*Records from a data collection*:

━━━━━━━━━━━━━━━━

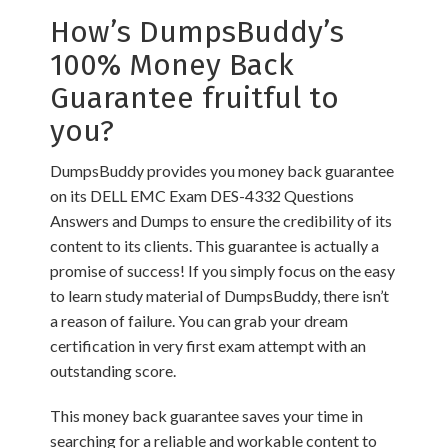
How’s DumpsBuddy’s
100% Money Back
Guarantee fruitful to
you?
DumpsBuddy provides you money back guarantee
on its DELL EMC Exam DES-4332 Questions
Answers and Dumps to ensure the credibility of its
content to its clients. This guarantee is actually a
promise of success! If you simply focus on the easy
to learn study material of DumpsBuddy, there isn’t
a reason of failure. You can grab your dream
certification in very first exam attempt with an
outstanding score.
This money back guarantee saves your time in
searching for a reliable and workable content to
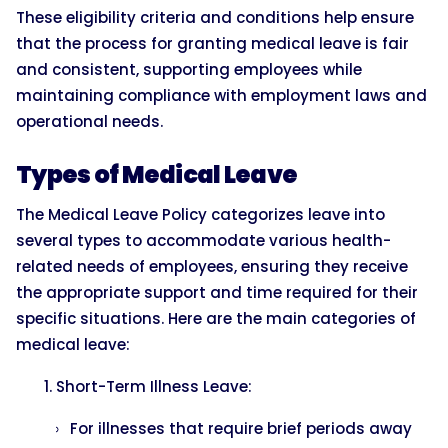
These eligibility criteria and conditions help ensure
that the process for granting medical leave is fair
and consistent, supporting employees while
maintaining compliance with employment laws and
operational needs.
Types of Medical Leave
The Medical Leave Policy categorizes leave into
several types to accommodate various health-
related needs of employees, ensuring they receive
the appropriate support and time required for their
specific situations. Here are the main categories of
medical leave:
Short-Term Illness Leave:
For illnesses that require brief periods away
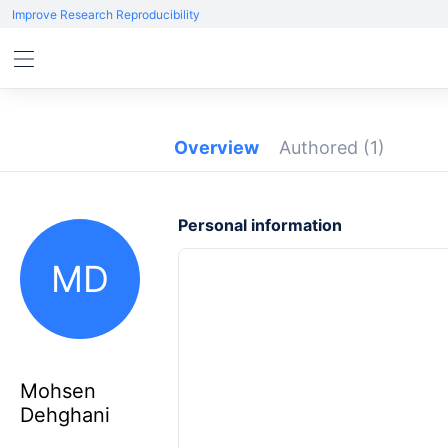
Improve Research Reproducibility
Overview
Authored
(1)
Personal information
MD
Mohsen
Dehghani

━━━━━━━━━━━━━━━━

*What is expected*: The copy starts at the line holding "Types of Medical Leave" and ends at the last line of the records above. Transcribe those lines exactly, pictures excluded.

*Exercise solution*:
Types of Medical Leave
The Medical Leave Policy categorizes leave into
several types to accommodate various health-
related needs of employees, ensuring they receive
the appropriate support and time required for their
specific situations. Here are the main categories of
medical leave:
Short-Term Illness Leave:
For illnesses that require brief periods away
Improve Research Reproducibility
Overview
Authored
(1)
Personal information
MD
Mohsen
Dehghani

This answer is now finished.